Basta con salir a la calle, leer la prensa o navegar en las redes sociales, plataformas “sobrecargadas de denuncias sobre motoristas involucrados en hechos violentos” para notar la magnitud de esta crisis.
Escalada de violencia en las últimas 24 horas
Solo en las últimas 24 horas se han registrado tres casos de agresión en la vía pública que involucran a conductores de motocicletas, dos de ellos con desenlaces trágicos.
Chofer del TRAE fue atacado por una turba de motoristas en Herrera
Entre estos actos violentos destaca el suceso ocurrido ayer jueves en horas de la mañana, en el cual resultó gravemente herido Henry González, un conductor del Sistema Nacional de Transporte Estudiantil (TRAE).
El hecho involucró a Gregory González, alias "Negro Malo", de quien se presume formaba parte de la turba que dejó malherido al chofer del transporte escolar.
Según los reportes policiales, el altercado se produjo en la entrada del sector Café de Herrera, en Santo Domingo Oeste, a raíz de una colisión entre el motorista, quien supuestamente “transitaba en vía contraria” y González.

Las autoridades señalan que, tras el impacto, el motorista se alió con otros compañeros para formar una turba violenta que terminó hiriendo al chofer mientras se encontraba en plenas funciones.
Como justificación
El supuesto agresor alegó que actuó por la "impulsión de que andaba con dos niños y el chofer de TRAE no tuvo la consideración de frenar, porque él es el grande". Por esta acción, Gregory González será sometido a la justicia.
Violencia expandida: Motorista mata compañero de parada en Sabana Perdida
El caso anterior fue apenas la punta del iceberg.
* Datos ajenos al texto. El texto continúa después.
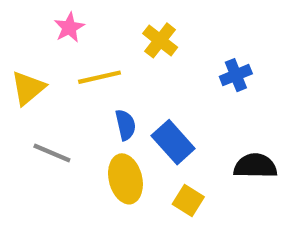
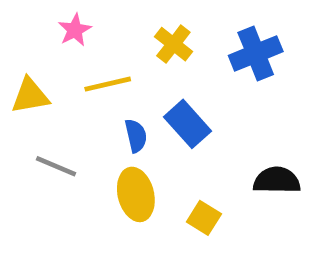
blue cross: (236, 75) -> (256, 53), moved, size x1.5
yellow triangle: (28, 88) -> (30, 96), turned 30
blue rectangle: (173, 142) -> (188, 124), moved

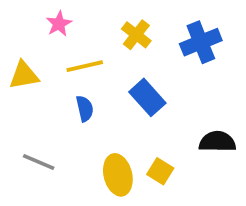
blue semicircle: (136, 136) -> (85, 109), moved
gray line: (56, 166) -> (39, 162), moved
yellow ellipse: (136, 194) -> (118, 175), moved

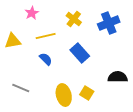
blue semicircle: (85, 109) -> (46, 59), turned -32

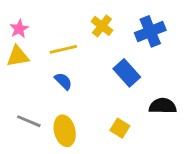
pink star: (32, 13) -> (19, 29), moved
blue rectangle: (80, 53) -> (127, 73), moved
yellow ellipse: (64, 95) -> (65, 131), moved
Horas más tarde, otro hecho violento se registraría en Santo Domingo Norte, específicamente en Sabana Perdida, donde un motorista le quitó la vida a un compañero de parada de varios disparos tras una supuesta discusión.
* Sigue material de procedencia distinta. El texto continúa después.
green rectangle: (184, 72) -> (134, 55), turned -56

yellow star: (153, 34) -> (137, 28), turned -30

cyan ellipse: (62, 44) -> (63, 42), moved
El evento, que quedó grabado en cámaras de seguridad, expone cómo Ramón Elías Ureña Hernández, alias "Mon Elías", dispara mortalmente al menos en dos ocasiones contra Osvaldo Silverio tras un breve intercambio de palabras.
Tras cometer el crimen, el presunto homicida, quien aún sigue prófugo, escapó de la escena sin remordimiento alguno, dejando tirado a su excompañero.
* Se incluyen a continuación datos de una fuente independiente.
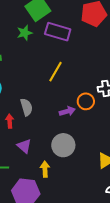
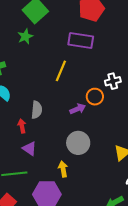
purple rectangle: (58, 32) -> (81, 40), moved
gray semicircle: (26, 107) -> (37, 110), turned 30
purple triangle: (24, 146) -> (29, 148), moved

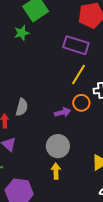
yellow line: (61, 71) -> (79, 75), moved
yellow arrow: (63, 169) -> (56, 171), moved

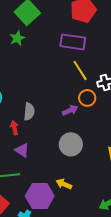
yellow line: (79, 75) -> (80, 70), turned -55
yellow arrow: (56, 171) -> (64, 184), moved, turned -56

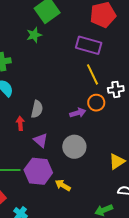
purple triangle: (22, 150) -> (41, 140), moved
purple hexagon: (40, 196) -> (38, 171), moved

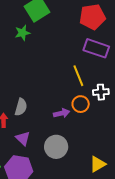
purple rectangle: (89, 45) -> (96, 48), moved

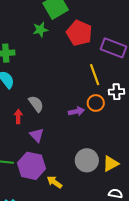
red pentagon: (92, 17) -> (79, 33), moved, turned 30
gray semicircle: (21, 107) -> (36, 104), turned -54
gray circle: (56, 147) -> (87, 160), moved

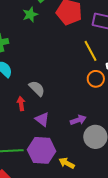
purple arrow: (76, 111) -> (78, 120), moved

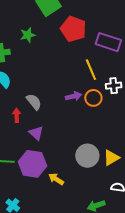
green star: (30, 15) -> (28, 35), moved
purple arrow: (78, 120) -> (74, 96), moved

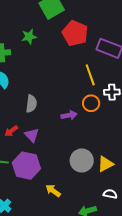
purple arrow: (74, 96) -> (69, 115), moved
gray semicircle: (34, 102) -> (31, 104), turned 42
red arrow: (17, 115) -> (11, 131), moved, turned -128
yellow arrow: (56, 179) -> (53, 191), moved

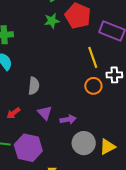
green star: (29, 37) -> (52, 21), moved
purple arrow: (69, 115) -> (68, 119), moved
purple triangle: (32, 135) -> (45, 113), moved

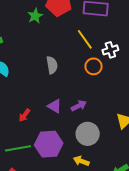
gray semicircle: (34, 86) -> (52, 65), moved
gray circle: (84, 143) -> (88, 134), moved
Violencia entre conductores deja más víctimas en Santiago
A estos hechos se suma lo ocurrido en Santiago, donde un conductor —aún sin identificar— de la plataforma DiDi ultimó de tres puñaladas al repartidor de PedidosYa, Julio César Soriano Jiménez, de 44 años, por motivos aún sin aclarar.
Asimismo, un mes atrás en esa misma provincia, el conductor de un camión recolector de residuos sólidos, Deivy Abreu, fue asesinado por una turba feroz de motoristas que lo persiguió por varios minutos hasta acorralarlo en el Palacio de Justicia para apuñalarlo letalmente.
Crece preocupación por la violencia vial en República Dominicana
Gestión vial en tela de juicio
Estos casos son evidencia palpable de la escalada de violencia vial que se vive día a día en el país y para la que, por el momento, no se vislumbra una solución real.
Por otro lado, esta situación pone en tela de juicio la eficacia y gestión de los organismos del Estado que deben velar por el bienestar de la vialidad y la integridad de las personas que transitan por las calles dominicanas.
La seguridad ciudadana no puede depender de la suerte o de la prudencia de los demás; requiere una intervención urgente que desmantele la cultura de la turba y restablezca el principio de autoridad.
De lo contrario, seguiremos contando víctimas de una violencia que se ha normalizado en nuestro asfalto, convirtiendo cada trayecto cotidiano en una ruleta rusa de la cual nadie está a salvo.